Transcribed page contents
•••••

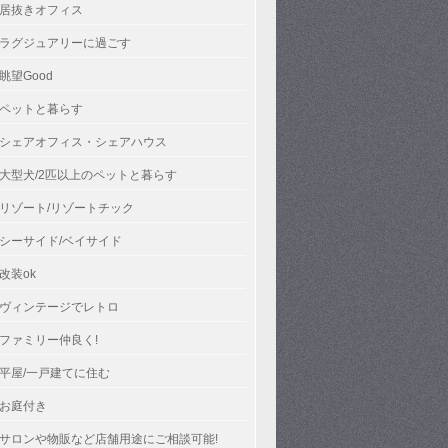
居抜きオフィス
ラグジュアリーに過ごす
眺望Good
ペットと暮らす
シェアオフィス・シェアハウス
大型犬/2匹以上のペットと暮らす
リゾート/リゾートチック
シーサイド/ベイサイド
改装ok
ヴィンテージでレトロ
ファミリー仲良く!
平屋/一戸建てに住む
お庭付き
サロンや物販など店舗用途にご相談可能!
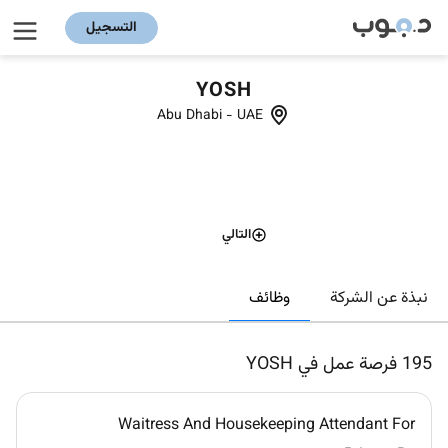
التسجيل
YOSH
Abu Dhabi
-
UAE
التالي
وظائف
نبذة عن الشركة
195
فرصة عمل في YOSH
Waitress And Housekeeping Attendant For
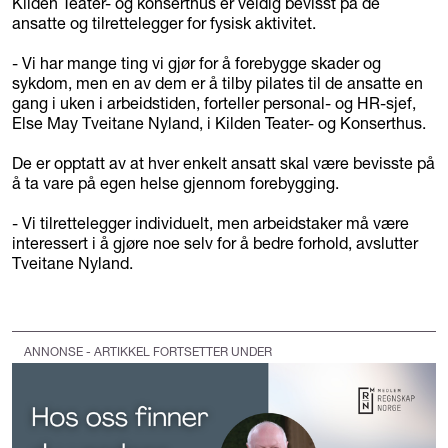
Kilden Teater- og konserthus er veldig bevisst på de
ansatte og tilrettelegger for fysisk aktivitet.
- Vi har mange ting vi gjør for å forebygge skader og
sykdom, men en av dem er å tilby pilates til de ansatte en
gang i uken i arbeidstiden, forteller personal- og HR-sjef,
Else May Tveitane Nyland, i Kilden Teater- og Konserthus.
De er opptatt av at hver enkelt ansatt skal være bevisste på
å ta vare på egen helse gjennom forebygging.
- Vi tilrettelegger individuelt, men arbeidstaker må være
interessert i å gjøre noe selv for å bedre forhold, avslutter
Tveitane Nyland.
ANNONSE - ARTIKKEL FORTSETTER UNDER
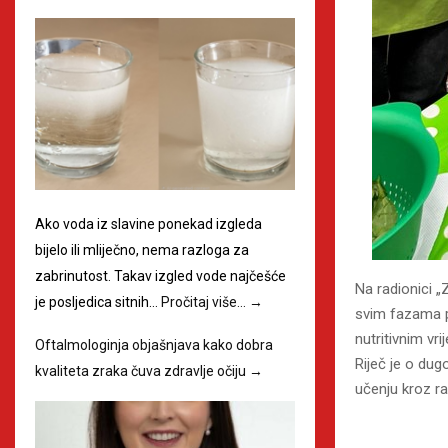
Ako voda iz slavine ponekad izgleda
bijelo ili mliječno, nema razloga za
zabrinutost. Takav izgled vode najčešće
Na radionici „
je posljedica sitnih…
Pročitaj više…
→
svim fazama pr
nutritivnim v
Oftalmologinja objašnjava kako dobra
Riječ je o du
kvaliteta zraka čuva zdravlje očiju
→
učenju kroz ra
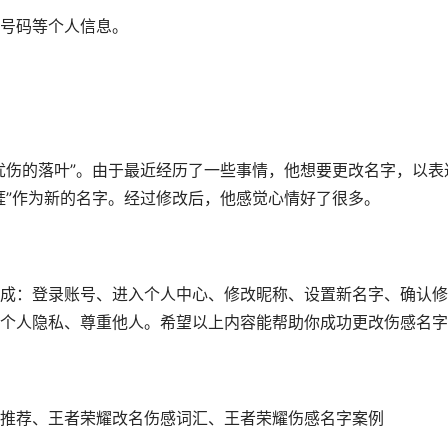
号码等个人信息。
忧伤的落叶”。由于最近经历了一些事情，他想要更改名字，以表
涯”作为新的名字。经过修改后，他感觉心情好了很多。
成：登录账号、进入个人中心、修改昵称、设置新名字、确认修
个人隐私、尊重他人。希望以上内容能帮助你成功更改伤感名字
推荐、王者荣耀改名伤感词汇、王者荣耀伤感名字案例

•••••

§ WHAT IS NEEDED
Write out each line of the data above exactly, starting at the top and finishing with the line containing "interessert i å"; omit the pictures.

§ YOUR SOLUTION
居抜きオフィス
ラグジュアリーに過ごす
眺望Good
ペットと暮らす
シェアオフィス・シェアハウス
大型犬/2匹以上のペットと暮らす
リゾート/リゾートチック
シーサイド/ベイサイド
改装ok
ヴィンテージでレトロ
ファミリー仲良く!
平屋/一戸建てに住む
お庭付き
サロンや物販など店舗用途にご相談可能!
التسجيل
YOSH
Abu Dhabi
-
UAE
التالي
وظائف
نبذة عن الشركة
195
فرصة عمل في YOSH
Waitress And Housekeeping Attendant For
Kilden Teater- og konserthus er veldig bevisst på de
ansatte og tilrettelegger for fysisk aktivitet.
- Vi har mange ting vi gjør for å forebygge skader og
sykdom, men en av dem er å tilby pilates til de ansatte en
gang i uken i arbeidstiden, forteller personal- og HR-sjef,
Else May Tveitane Nyland, i Kilden Teater- og Konserthus.
De er opptatt av at hver enkelt ansatt skal være bevisste på
å ta vare på egen helse gjennom forebygging.
- Vi tilrettelegger individuelt, men arbeidstaker må være
interessert i å gjøre noe selv for å bedre forhold, avslutter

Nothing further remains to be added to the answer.